WORK INSTRUCTION: Could you please retype all of the records exactly, skipping any pictures?

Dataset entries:
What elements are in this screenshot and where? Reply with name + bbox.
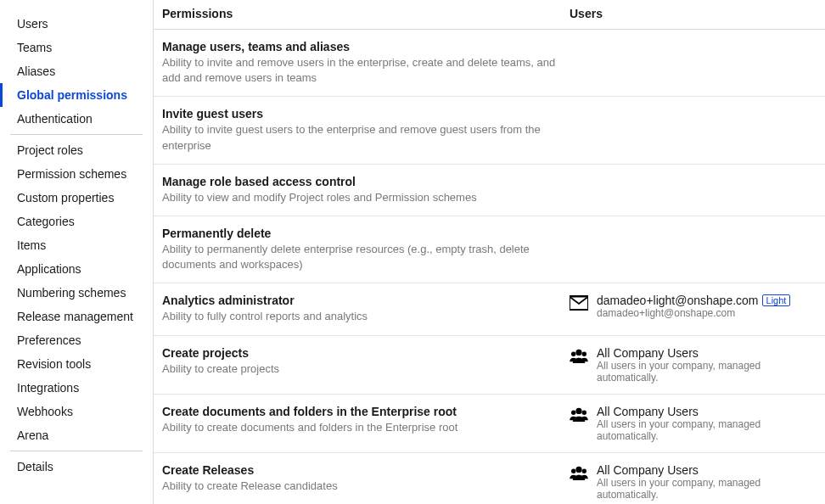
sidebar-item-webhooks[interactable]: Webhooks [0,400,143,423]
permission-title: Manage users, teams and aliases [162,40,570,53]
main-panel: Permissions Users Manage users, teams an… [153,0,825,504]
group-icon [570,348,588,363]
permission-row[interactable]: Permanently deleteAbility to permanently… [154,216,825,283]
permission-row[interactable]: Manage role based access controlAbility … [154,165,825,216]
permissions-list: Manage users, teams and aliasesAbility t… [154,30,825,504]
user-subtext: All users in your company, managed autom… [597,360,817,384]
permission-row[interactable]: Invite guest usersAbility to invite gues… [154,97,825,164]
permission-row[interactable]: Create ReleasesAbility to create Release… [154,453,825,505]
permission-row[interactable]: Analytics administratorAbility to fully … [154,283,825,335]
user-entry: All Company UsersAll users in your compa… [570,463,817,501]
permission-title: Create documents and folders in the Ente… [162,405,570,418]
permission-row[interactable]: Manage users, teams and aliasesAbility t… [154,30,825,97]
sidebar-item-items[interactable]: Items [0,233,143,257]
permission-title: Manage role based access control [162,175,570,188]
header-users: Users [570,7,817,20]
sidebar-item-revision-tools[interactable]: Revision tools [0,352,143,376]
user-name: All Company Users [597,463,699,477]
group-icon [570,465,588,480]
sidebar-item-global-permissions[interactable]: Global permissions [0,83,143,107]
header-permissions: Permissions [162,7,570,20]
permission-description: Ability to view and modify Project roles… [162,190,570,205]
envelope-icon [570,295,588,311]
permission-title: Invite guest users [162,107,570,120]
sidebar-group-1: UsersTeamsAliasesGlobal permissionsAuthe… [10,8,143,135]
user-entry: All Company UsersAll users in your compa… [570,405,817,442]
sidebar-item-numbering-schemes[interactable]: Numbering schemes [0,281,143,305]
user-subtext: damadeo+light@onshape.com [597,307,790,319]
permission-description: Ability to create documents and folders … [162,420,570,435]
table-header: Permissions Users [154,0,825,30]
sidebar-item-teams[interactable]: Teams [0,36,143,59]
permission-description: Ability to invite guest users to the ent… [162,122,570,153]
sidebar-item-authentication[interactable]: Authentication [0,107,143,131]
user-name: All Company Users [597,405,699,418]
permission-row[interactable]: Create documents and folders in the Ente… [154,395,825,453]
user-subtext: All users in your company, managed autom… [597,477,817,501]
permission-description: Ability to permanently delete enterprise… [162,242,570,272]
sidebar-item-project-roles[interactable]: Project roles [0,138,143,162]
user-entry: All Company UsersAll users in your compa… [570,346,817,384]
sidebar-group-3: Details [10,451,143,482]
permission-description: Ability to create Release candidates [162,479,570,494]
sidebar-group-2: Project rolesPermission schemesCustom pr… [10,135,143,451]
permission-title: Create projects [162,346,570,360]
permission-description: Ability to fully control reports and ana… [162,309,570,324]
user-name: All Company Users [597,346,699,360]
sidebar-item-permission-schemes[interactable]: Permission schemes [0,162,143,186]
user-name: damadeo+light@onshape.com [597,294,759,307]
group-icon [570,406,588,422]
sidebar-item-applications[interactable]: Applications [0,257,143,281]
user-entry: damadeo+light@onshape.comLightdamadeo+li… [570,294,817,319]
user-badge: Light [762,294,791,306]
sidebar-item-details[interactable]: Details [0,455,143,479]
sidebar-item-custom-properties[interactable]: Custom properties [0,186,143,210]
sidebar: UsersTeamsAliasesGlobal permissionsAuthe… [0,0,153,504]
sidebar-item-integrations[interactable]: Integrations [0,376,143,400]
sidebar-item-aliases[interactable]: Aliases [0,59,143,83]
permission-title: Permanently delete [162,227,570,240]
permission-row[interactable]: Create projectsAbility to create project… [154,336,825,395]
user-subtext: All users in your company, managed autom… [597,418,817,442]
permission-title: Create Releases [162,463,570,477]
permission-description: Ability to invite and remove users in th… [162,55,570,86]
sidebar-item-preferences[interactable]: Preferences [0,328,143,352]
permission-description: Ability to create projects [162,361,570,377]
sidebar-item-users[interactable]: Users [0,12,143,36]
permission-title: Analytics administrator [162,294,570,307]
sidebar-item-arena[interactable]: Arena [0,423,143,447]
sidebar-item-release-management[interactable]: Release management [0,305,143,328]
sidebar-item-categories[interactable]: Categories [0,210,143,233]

RESPONSE:
What elements are in this screenshot and where? Reply with name + bbox.
sidebar-item-webhooks[interactable]: Webhooks [0,400,143,423]
permission-title: Manage users, teams and aliases [162,40,570,53]
main-panel: Permissions Users Manage users, teams an… [153,0,825,504]
group-icon [570,348,588,363]
permission-row[interactable]: Permanently deleteAbility to permanently… [154,216,825,283]
permission-row[interactable]: Manage role based access controlAbility … [154,165,825,216]
permissions-list: Manage users, teams and aliasesAbility t… [154,30,825,504]
user-subtext: All users in your company, managed autom… [597,360,817,384]
permission-row[interactable]: Invite guest usersAbility to invite gues… [154,97,825,164]
permission-row[interactable]: Create ReleasesAbility to create Release… [154,453,825,505]
permission-row[interactable]: Analytics administratorAbility to fully … [154,283,825,335]
user-entry: All Company UsersAll users in your compa… [570,463,817,501]
permission-title: Create documents and folders in the Ente… [162,405,570,418]
permission-row[interactable]: Manage users, teams and aliasesAbility t… [154,30,825,97]
sidebar-item-items[interactable]: Items [0,233,143,257]
permission-title: Manage role based access control [162,175,570,188]
header-users: Users [570,7,817,20]
sidebar-item-revision-tools[interactable]: Revision tools [0,352,143,376]
user-name: All Company Users [597,463,699,477]
group-icon [570,465,588,480]
sidebar-item-global-permissions[interactable]: Global permissions [0,83,143,107]
header-permissions: Permissions [162,7,570,20]
permission-description: Ability to view and modify Project roles… [162,190,570,205]
envelope-icon [570,295,588,311]
permission-title: Invite guest users [162,107,570,120]
sidebar-group-1: UsersTeamsAliasesGlobal permissionsAuthe… [10,8,143,135]
user-entry: All Company UsersAll users in your compa… [570,405,817,442]
sidebar-item-numbering-schemes[interactable]: Numbering schemes [0,281,143,305]
user-subtext: damadeo+light@onshape.com [597,307,790,319]
permission-description: Ability to create documents and folders … [162,420,570,435]
table-header: Permissions Users [154,0,825,30]
sidebar-item-teams[interactable]: Teams [0,36,143,59]
permission-description: Ability to invite guest users to the ent… [162,122,570,153]
sidebar-item-authentication[interactable]: Authentication [0,107,143,131]
user-name: All Company Users [597,405,699,418]
permission-row[interactable]: Create documents and folders in the Ente… [154,395,825,453]
user-subtext: All users in your company, managed autom… [597,477,817,501]
permission-description: Ability to permanently delete enterprise… [162,242,570,272]
sidebar-item-project-roles[interactable]: Project roles [0,138,143,162]
user-entry: All Company UsersAll users in your compa… [570,346,817,384]
sidebar-group-3: Details [10,451,143,482]
permission-description: Ability to create Release candidates [162,479,570,494]
sidebar-group-2: Project rolesPermission schemesCustom pr… [10,135,143,451]
permission-title: Create projects [162,346,570,360]
permission-description: Ability to fully control reports and ana… [162,309,570,324]
user-name: All Company Users [597,346,699,360]
sidebar-item-permission-schemes[interactable]: Permission schemes [0,162,143,186]
user-name: damadeo+light@onshape.com [597,294,759,307]
group-icon [570,406,588,422]
sidebar-item-applications[interactable]: Applications [0,257,143,281]
user-entry: damadeo+light@onshape.comLightdamadeo+li… [570,294,817,319]
user-badge: Light [762,294,791,306]
sidebar-item-details[interactable]: Details [0,455,143,479]
sidebar-item-custom-properties[interactable]: Custom properties [0,186,143,210]
sidebar: UsersTeamsAliasesGlobal permissionsAuthe… [0,0,153,504]
sidebar-item-integrations[interactable]: Integrations [0,376,143,400]
sidebar-item-aliases[interactable]: Aliases [0,59,143,83]
permission-title: Permanently delete [162,227,570,240]
permission-row[interactable]: Create projectsAbility to create project… [154,336,825,395]
user-subtext: All users in your company, managed autom… [597,418,817,442]
permission-title: Create Releases [162,463,570,477]
permission-description: Ability to invite and remove users in th… [162,55,570,86]
sidebar-item-preferences[interactable]: Preferences [0,328,143,352]
permission-description: Ability to create projects [162,361,570,377]
sidebar-item-users[interactable]: Users [0,12,143,36]
permission-title: Analytics administrator [162,294,570,307]
sidebar-item-arena[interactable]: Arena [0,423,143,447]
sidebar-item-release-management[interactable]: Release management [0,305,143,328]
sidebar-item-categories[interactable]: Categories [0,210,143,233]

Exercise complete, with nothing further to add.